Dimainkannya Tuanzebe sebenarnya tidak membuat United kembali bermain menjadi 3-4-3 seperti di awal. Meski singkat, namun mantan pemain pinjaman Aston Villa ini beberapa kali berada di dekat Fred. Tuan rumah yang (pasti) menekan demi menyamakan kedudukan menjadi alasan logis mengapa Solskjaer butuh perlindungan di lini belakang dan lini tengah timnya mengingat Tuanzebe bisa bermain sebagai gelandang.

Apes bagi Setan Merah karena di akhir laga mereka harus kebobolan melalui Oliver McBurnie yang merupakan pemain pengganti dari Lys Moussett sehingga membuat kedua kesebelasan harus puas hanya dengan satu poin. Hal ini kemudian yang membuat Tuanzebe disalahkan.

Penyesalan Solskjaer

Hasil imbang ini menjadi hasil yang cukup layak untuk kedua kesebelasan. Kedua kesebelasan menunjukkan keunggulan dan kekurangannya masing-masing. Kedua manajer sama-sama menampilkan taktik yang menarik untuk disaksikan.
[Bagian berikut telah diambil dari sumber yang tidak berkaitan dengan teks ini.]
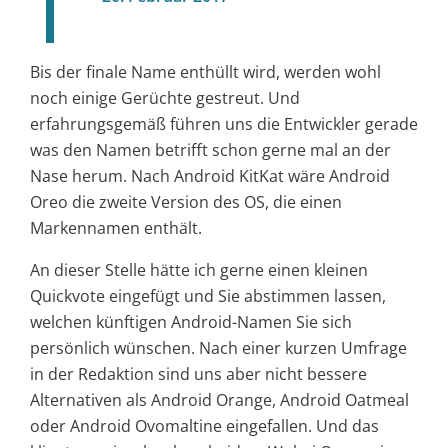
Bis der finale Name enthüllt wird, werden wohl
noch einige Gerüchte gestreut. Und
erfahrungsgemäß führen uns die Entwickler gerade
was den Namen betrifft schon gerne mal an der
Nase herum. Nach Android KitKat wäre Android
Oreo die zweite Version des OS, die einen
Markennamen enthält.
An dieser Stelle hätte ich gerne einen kleinen
Quickvote eingefügt und Sie abstimmen lassen,
welchen künftigen Android-Namen Sie sich
persönlich wünschen. Nach einer kurzen Umfrage
in der Redaktion sind uns aber nicht bessere
Alternativen als Android Orange, Android Oatmeal
oder Android Ovomaltine eingefallen. Und das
Perang yang kemudian diakhiri senyuman pada akhir laga.

Bagi Sheffield, hasil ini meneruskan tradisi mereka yang sukses mempersulit tim-tim top six musim lalu dan membuat mereka tetap bertahan di posisi enam besar klasemen sementara. Sebaliknya bagi United, hasil ini meneruskan performa inkonsisten mereka di liga. Kini mereka sudah terpisah jarak sembilan poin dari Chelsea dan sudah dilewati Wolverhampton yang sebelumnya sempat berada di bawah mereka.

Selepas laga, Solskjaer mengungkapkan kekecewaannya dan menyebut kalau mereka layak menang pada pertandingan ini. Sebuah ucapan yang tidak salah mengingat mereka sempat unggul 3-2. Namun di sisi lain, Solskjaer mungkin juga menyesal karena kegagalan meraih kemenangan ini juga disebabkan dengan kesalahan dia yang berani melakukan eksperimen terutama ketika ia memainkan Phil Jones.

“Emosi yang campur aduk. Anda tidak bisa bahagia karena kami belum bisa tampil baik di keseluruhan pertandingan, tetapi cara mereka membalikkan keadaan menunjukkan kemampuan kami. Kami harusnya memenangi pertandingan seperti ini,” tuturnya.